Cold turkey was the only way to do it.
What can never ever be eaten for Thanksgiving dinner?
Thanksgiving breakfast.
Why did the Pilgrims want to sail to America in the spring?
Because April showers bring Mayflowers!
What do you call the day in November when your son and all his cousins get rowdy? Spanksgiving.
What's the key to a great Thanksgiving dinner? The turKEY.
Question: What is a turkey’s favorite dessert?
Answer: Peach gobbler!
What usually comes at the end of Thanksgiving?
Traditionally, the letter G.
How did the Pilgrims die?
It was the Pil-grim Reaper.
Why didn’t the turkey bake properly on Thanksgiving?
I’ve no idea but I suspect some fowl play.
What does Dracula call Thanksgiving? Fangs-giving.
Why couldn’t the Thanksgiving entertainment band perform?
Somebody had eaten the drumsticks.
Why do the pants of pilgrims keep falling down? Because their belt buckles are on their hats!
What happened to the Pilgrim who was shot at by an Indian? He had an arrow escape.
What happens when you seriously overstuff yourself with turkey at Thanksgiving?
You have a few slices of pumpkin pie.
What did the turkey say before he was roasted?
“OK, spare me no insults!"
The native Indians were laughing at the Pilgrims for being so pale and never getting a proper tan.
But they did get a tan. A puritan.
What’s the best way to deal with a turkey?
Have it killed and then cran-bury it.
What’s the link between turkeys and teddies?
Stuffing. Lots of stuffing.
Why do turkeys always go, "gobble, gobble"? Because they never learned good table manners.
What do you call an evil turkey? Poultry-Geist.

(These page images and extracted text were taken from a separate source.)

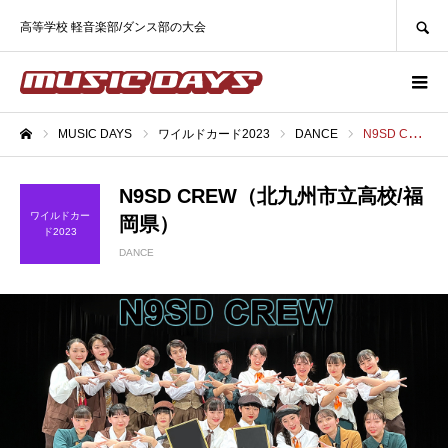
SEARCH
高等学校 軽音楽部/ダンス部の大会
MUSIC DAYS
ワイルドカード2023
DANCE
N9SD CREW（北九州市立高校/福岡県）
ホーム
N9SD CREW（北九州市立高校/福
ワイルドカー
岡県）
ド2023
DANCE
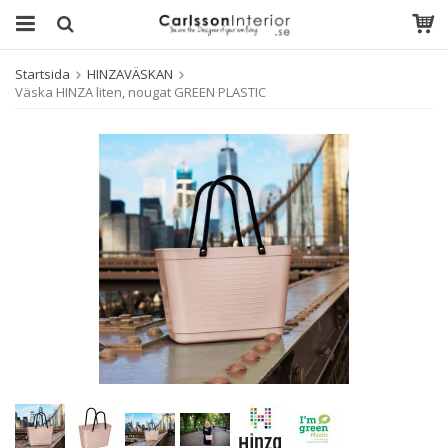
Startsida
HINZAVÄSKAN
Väska HINZA liten, nougat GREEN PLASTIC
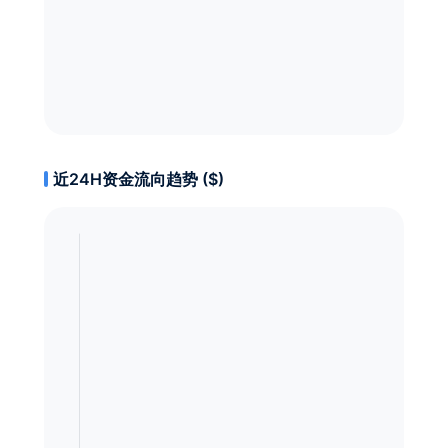
近24H资金流向趋势 ($)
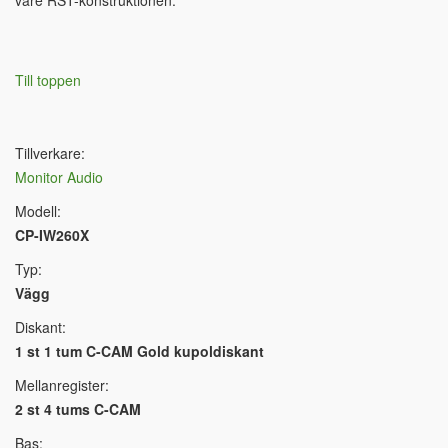
vare RST-konstruktionen.
Till toppen
Tillverkare:
Monitor Audio
Modell:
CP-IW260X
Typ:
Vägg
Diskant:
1 st 1 tum C-CAM Gold kupoldiskant
Mellanregister:
2 st 4 tums C-CAM
Bas:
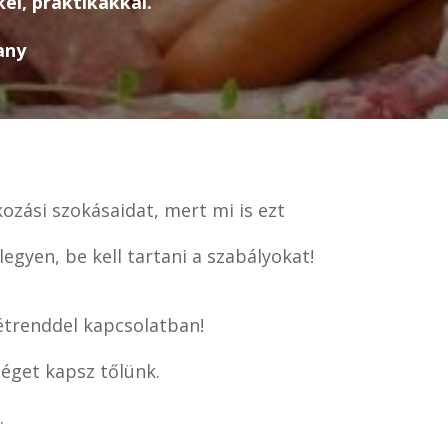
el, praktikákkal.
any
ozási szokásaidat, mert mi is ezt
egyen, be kell tartani a szabályokat!
étrenddel kapcsolatban!
éget kapsz tőlünk.
.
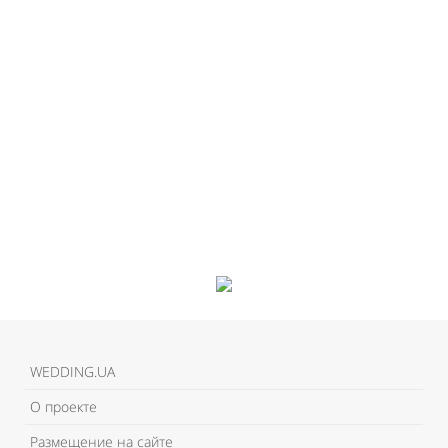
WEDDING.UA
О проекте
Размещение на сайте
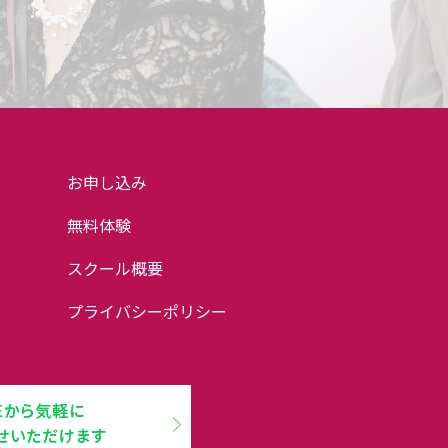
お申し込み
無料体験
スクール概要
プライバシーポリシー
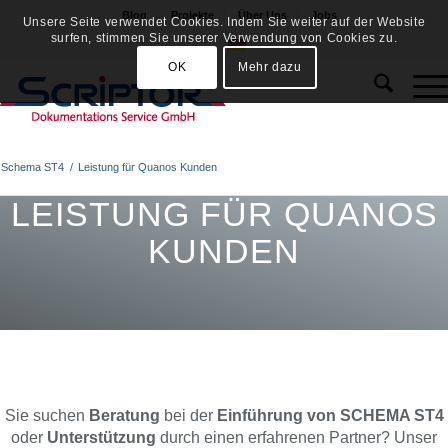
Blog
Projekte
Über Uns
Jobs
Unsere Seite verwendet Cookies. Indem Sie weiter auf der Website
surfen, stimmen Sie unserer Verwendung von Cookies zu.
OK
Mehr dazu
Schema ST4
/
Leistung für Quanos Kunden
LEISTUNG FÜR QUANOS
KUNDEN
Sie suchen
Beratung
bei der
Einführung von SCHEMA ST4
oder
Unterstützung
durch einen erfahrenen Partner? Unser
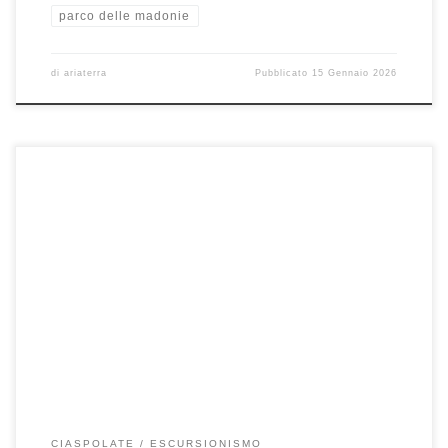
parco delle madonie
di
ariaterra
Pubblicato
15 Gennaio 2026
Sabato 17 gennaio, Ciaspolata Pizzo Carbonara (1979 mslm) Pizzo
Carbonara con i suoi 1979 mt è la montagna più alta […]
CIASPOLATE
ESCURSIONISMO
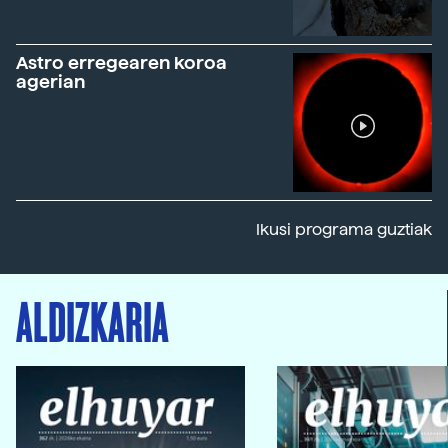
Astro erregearen koroa
agerian
Ikusi programa guztiak
ALDIZKARIA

When do you serve vegan vitarian matcha-tea-flavored turkey-shaped tofu-loaf?
At Pranksgiving.
What did the turkey say to the man who tried to shoot it? Liberty, Equality and Bad aim for all!
Why did the turkey cross the road before Thanksgiving?
He was trying to give people the impression that he was a chicken.
What do you call a pilgrims vocabulary? Pilgrammar.